Foods that deliver more nutrition per calorie and contain vitamins and different types of nutrients are called Power Foods.

  1. Green Leafy Vegetables – Collard greens, chard, bok choy, kale, spinach, dark lettuce and seaweeds are green leafy vegetables that are rich sources of beta-carotene, B-Complex vitamins, and folic acid and antioxidant carotenoid.
  2. Cruciferous vegetables – They are rich sources of dietary fiber, complex carbohydrates, beta-carotene and B-Complex vitamins.

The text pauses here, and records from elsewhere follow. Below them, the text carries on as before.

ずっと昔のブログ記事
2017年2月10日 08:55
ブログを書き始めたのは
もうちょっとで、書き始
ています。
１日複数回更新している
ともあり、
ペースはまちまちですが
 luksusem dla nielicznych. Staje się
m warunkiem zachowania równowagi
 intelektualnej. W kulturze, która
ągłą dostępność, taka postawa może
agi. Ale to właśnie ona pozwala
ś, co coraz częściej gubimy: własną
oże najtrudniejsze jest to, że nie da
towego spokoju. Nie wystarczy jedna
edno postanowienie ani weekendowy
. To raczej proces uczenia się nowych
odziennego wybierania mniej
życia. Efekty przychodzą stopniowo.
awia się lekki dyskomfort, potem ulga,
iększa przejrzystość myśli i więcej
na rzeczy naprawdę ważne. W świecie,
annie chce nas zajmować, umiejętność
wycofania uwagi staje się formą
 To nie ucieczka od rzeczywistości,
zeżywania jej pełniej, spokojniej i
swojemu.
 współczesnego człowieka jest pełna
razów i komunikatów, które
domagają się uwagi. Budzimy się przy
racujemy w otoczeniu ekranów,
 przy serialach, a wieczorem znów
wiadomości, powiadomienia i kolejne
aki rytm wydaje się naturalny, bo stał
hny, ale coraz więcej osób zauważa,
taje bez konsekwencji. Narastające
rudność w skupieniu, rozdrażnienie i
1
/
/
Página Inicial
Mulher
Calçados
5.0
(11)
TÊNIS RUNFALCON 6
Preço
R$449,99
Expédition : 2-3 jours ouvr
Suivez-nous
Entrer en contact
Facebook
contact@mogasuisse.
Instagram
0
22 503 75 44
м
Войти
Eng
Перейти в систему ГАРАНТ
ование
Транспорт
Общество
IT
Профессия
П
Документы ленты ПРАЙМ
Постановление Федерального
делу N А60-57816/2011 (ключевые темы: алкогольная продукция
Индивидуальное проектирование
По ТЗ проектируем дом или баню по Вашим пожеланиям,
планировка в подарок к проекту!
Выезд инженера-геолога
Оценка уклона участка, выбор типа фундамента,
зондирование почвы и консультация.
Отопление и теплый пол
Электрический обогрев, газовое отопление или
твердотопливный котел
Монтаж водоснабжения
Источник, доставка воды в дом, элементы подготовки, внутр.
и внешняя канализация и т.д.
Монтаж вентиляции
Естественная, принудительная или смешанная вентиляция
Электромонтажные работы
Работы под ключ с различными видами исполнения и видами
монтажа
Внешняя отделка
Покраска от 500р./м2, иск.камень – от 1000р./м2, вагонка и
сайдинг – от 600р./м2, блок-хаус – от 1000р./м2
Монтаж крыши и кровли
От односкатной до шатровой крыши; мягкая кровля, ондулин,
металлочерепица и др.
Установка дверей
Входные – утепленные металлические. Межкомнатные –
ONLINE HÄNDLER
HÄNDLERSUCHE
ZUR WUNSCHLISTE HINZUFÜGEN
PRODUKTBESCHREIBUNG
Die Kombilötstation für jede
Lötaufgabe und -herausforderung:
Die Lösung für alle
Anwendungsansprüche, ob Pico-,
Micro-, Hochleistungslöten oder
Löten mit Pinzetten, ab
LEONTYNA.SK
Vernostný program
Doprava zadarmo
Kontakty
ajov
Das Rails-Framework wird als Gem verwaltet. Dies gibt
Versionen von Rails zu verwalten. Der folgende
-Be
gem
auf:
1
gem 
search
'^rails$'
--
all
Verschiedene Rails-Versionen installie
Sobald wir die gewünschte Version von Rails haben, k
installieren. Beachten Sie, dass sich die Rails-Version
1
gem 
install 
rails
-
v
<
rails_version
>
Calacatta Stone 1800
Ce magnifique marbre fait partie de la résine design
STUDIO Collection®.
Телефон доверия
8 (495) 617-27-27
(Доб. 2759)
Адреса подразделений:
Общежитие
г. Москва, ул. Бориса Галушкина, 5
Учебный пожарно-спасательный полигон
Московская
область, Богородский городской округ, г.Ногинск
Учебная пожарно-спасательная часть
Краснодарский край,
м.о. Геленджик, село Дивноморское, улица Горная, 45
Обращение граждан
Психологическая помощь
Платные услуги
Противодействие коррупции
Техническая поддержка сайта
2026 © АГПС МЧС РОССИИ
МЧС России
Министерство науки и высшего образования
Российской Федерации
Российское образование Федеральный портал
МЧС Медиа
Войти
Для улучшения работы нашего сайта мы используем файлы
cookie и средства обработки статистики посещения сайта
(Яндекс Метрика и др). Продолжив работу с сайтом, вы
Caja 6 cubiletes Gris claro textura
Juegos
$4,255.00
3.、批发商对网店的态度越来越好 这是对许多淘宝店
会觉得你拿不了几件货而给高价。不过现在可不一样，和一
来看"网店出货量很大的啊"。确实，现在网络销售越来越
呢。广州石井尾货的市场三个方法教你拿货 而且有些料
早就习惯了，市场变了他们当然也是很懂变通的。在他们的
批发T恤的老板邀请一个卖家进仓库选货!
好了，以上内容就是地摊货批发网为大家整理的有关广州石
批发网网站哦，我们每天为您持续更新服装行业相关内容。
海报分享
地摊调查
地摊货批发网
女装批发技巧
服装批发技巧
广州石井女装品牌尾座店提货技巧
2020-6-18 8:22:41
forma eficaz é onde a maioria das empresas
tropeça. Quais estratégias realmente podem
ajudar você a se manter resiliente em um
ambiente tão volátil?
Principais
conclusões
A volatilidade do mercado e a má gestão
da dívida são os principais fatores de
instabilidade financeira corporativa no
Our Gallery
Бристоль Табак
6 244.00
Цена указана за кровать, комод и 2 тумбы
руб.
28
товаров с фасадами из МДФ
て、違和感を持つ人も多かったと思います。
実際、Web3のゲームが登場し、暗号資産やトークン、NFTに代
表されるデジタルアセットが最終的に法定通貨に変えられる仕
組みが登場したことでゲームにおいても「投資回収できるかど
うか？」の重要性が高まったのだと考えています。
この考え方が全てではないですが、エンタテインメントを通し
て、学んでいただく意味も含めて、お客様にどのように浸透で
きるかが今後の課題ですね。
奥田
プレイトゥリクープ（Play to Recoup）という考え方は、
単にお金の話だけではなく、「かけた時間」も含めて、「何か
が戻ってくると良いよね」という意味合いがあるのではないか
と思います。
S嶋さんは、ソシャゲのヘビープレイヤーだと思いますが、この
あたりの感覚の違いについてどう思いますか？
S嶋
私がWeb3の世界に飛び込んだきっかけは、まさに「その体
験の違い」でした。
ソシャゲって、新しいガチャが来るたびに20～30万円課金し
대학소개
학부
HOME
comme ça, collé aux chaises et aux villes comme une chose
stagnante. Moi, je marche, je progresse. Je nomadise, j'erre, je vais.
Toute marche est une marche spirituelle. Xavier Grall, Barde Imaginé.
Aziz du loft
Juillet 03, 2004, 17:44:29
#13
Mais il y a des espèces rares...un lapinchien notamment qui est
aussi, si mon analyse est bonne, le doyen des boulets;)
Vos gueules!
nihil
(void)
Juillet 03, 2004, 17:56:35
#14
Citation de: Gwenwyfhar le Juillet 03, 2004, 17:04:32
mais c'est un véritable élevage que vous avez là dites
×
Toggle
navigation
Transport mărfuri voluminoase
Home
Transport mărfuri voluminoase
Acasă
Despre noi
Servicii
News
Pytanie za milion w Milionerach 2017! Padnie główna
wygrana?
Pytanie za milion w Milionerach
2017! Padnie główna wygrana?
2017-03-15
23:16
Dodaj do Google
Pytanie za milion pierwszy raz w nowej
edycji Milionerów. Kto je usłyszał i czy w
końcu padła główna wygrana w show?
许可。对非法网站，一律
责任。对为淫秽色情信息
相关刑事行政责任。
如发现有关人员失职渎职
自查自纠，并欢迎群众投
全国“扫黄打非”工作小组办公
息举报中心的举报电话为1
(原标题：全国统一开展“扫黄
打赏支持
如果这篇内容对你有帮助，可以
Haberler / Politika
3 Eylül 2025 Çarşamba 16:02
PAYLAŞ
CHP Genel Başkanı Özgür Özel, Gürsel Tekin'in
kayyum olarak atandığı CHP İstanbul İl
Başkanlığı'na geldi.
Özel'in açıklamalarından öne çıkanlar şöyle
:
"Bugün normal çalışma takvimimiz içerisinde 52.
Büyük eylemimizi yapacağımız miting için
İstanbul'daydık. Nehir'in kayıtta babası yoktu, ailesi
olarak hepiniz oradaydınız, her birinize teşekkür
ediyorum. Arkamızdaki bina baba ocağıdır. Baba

    Example cabbage, cauliflower and broccoli.
  3. Orange Vegetables – They are loaded with antioxidants, beta-carotene, Vitamin C and E and include carrot, cantaloupe, butternut squash, pumpkins and sweet potatoes.
  4. Tomatoes – They are made up of Vitamin C, antioxidant and amino acid.
  5. Beans and Lentils – They are high fiber and are excellent sources of protein, and are rich in folic acid, Vitamin B6, iron, potassium and zinc.
  6. Berries and Grapes – Blueberries are packed with fiber and antioxidants. They contain beta-carotene and flavonoids (phyto-nutrient).



    Strawberries and raspberries are packed with Vitamin C, antioxidants and carotenoids. Cranberries contain Vitamin C and antioxidants.



    Purple grapes contain Vitamin C, potassium and a flavonoid.
  7. Citrus Fruits – They are high in Vitamin C, potassium and folic acid and contain antioxidants. Example lemon, oranges, grapefruit and tangerine.
  8. Nuts and Seeds – Nuts are excellent sources of folic acid, Vitamin D, magnesium and copper. Example walnuts and almonds are rich in mono-saturated fats and are good sources of fiber and protein. Seeds are abundant sources of protein, iron, Vitamin E and phosphorus. Sunflower, pumpkin and flaxseeds are good sources of phyto-estrogen and contain antioxidant properties.
  9. Omega-3 Fatty Acids – Seafood in particular are good sources of omega-3 fatty acids, protein and nutrients. Example tuna, salmon and trout.



    Flax seeds also contain omega-3.
  10. Mono-saturated Fats – Heart healthy mono-saturated fats are found in canola, olives, olive oil, peanut oil and nuts and avocados.
  11. Whole-grain – Whole-grain breads and cereals that contain bran are good sources of fiber, B-vitamins and minerals like iron, zinc and magnesium.